By Linus Hoeller for Medill News Service MNS/United Press International UPI
WASHINGTON – More than one in three Afghanistan and Iraq veterans said in a survey that they perceived extremism as existing within the military and within the veteran community, the head of a veterans’ organization told the House Veterans Affairs Committee hearing on Wednesday.
According to an ongoing survey of over 3,500 former members of military members by the Iraq and Afghanistan Veterans of America, more than one-third of the veterans also said they have directly experienced extremism, IAVA CEO Jeremy Butler told the committee.
Veterans are particularly sought after by domestic terrorist groups because of their skillsets – tactical knowledge, connections, communication and weapons skills, among others, he and other experts said. The veterans can be vulnerable targets, particularly as they transition back to civilian life, searching for a sense of purpose or feeling betrayed by the government.
Cynthia Miller-Idriss of American University said that terrorist organizations seek to convert a feeling of betrayal by the government into violence that is framed as a “heroic action of patriotism for the ‘true nation.’”
That 10% of domestic terror since 2015 had links to veterans while they only make up around 6% of the population means that veteran recruitment must be taken seriously, retired Marine Corps Lt. Col. Joe Plenzler said.
“The threats are real and we are all at risk,” he said. “They breached the security of this building and hunted. They hunted for you.”
In an interview later, he said that while active-duty service members with extremist beliefs can be relatively easily weeded out in the hierarchical structure of the military, but among the 18 million veterans in the U.S., a patchwork of agencies and organizations have to do that work.
Domestic terrorism has been on the rise since the mid-2010s, data from the Center for Strategic and International Studies shows, reaching its highest point in 2020 since 1994, when the data collection began. Numbers for 2021 will soon be made available, Seth Jones of CSIS said. There has also been a recent increase in the number of attacks and plots by active-duty and reserve personnel, he added. “The percentage is growing, which is a concern for us.”
Some Republican committee members took issue with holding the hearing. Rep. Jim Banks, R-Ind., said it was “offensive” that Chairman Rep. Mark Takano, D.-Calif., considered himself the person who would “save the veterans” and accused Democrats of seeing veterans as broken people and extremists. He questioned the impartiality and authority of the witnesses, including Miller-Idriss, for an old Twitter post linking meat consumption to extremism, and the IAVA’s Butler, who had been invited to testify the senior Republican on the committee, Rep. Mike Bost, R-Ill.

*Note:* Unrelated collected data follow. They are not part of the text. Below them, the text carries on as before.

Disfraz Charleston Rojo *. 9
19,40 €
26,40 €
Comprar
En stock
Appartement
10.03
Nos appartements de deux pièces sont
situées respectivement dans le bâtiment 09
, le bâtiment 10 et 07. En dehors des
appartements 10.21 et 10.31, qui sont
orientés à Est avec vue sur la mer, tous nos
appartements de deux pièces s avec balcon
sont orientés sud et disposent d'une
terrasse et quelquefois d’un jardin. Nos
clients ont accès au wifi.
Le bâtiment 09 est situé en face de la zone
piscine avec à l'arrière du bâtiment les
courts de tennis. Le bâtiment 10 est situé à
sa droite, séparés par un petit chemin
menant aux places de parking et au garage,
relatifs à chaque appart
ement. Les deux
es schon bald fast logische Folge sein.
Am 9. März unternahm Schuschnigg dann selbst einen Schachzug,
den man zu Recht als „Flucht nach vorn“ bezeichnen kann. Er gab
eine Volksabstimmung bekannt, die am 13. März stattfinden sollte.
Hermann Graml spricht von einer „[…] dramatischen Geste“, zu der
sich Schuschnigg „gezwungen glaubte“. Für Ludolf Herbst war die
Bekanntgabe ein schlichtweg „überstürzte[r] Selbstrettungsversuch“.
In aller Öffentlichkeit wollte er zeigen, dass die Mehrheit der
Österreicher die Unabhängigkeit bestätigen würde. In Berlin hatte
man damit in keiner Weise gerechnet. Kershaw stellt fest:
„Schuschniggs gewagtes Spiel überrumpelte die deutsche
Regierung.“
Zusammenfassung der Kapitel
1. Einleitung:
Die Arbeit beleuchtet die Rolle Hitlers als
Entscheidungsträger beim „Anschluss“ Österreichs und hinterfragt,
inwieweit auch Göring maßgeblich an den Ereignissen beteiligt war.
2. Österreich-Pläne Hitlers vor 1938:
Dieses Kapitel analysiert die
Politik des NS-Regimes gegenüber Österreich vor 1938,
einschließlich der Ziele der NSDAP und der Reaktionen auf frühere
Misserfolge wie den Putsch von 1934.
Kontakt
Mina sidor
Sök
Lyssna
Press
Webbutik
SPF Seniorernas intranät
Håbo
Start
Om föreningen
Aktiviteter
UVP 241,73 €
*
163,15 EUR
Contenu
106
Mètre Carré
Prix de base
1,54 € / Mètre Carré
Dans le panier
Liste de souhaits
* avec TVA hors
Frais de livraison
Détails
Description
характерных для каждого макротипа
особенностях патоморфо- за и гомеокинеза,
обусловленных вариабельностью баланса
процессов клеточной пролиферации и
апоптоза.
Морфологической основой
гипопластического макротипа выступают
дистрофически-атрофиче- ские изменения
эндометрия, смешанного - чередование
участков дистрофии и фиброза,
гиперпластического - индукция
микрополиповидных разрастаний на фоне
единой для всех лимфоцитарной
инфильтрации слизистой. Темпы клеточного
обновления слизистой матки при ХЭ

“Frankly, sir, this is the problem,” Butler countered. “The questions you are asking are part of the problem here. We are using lies … to avoid addressing the real issues this country is facing.”
In an interview later, Plenzler said he “whole-heartedly” agreed with Butler’s criticism of politically motivated questioning.
Rep. Matt Rosendale, R.-Md., pressed the experts to equate the actions of the Jan. 6 insurrection with those of Black Lives Matter protesters last summer, a line of questioning that was quickly shut down by Plenzler. “It’s one thing if someone burns down a Walmart, another … if someone attacks the nation’s Capitol,” he said. One was an attack on commerce, the other “an attack on the Constitution.”
According to Plenzler, 71 of the people arrested in relation with the insurrection had military ties. “The light is blinking red on the dashboard, so we need to look under the hood and investigate this,” he said.
While some approaches to tackling violent extremism among vets were outlined by the experts – including involvement in civilian society, smoothing out their transition and briefing them on potential recruitment efforts by extremist organizations – Jones of CSIS concluded that “there are a lot of questions we don’t necessarily know yet (but need to be answered) before we can help veterans.”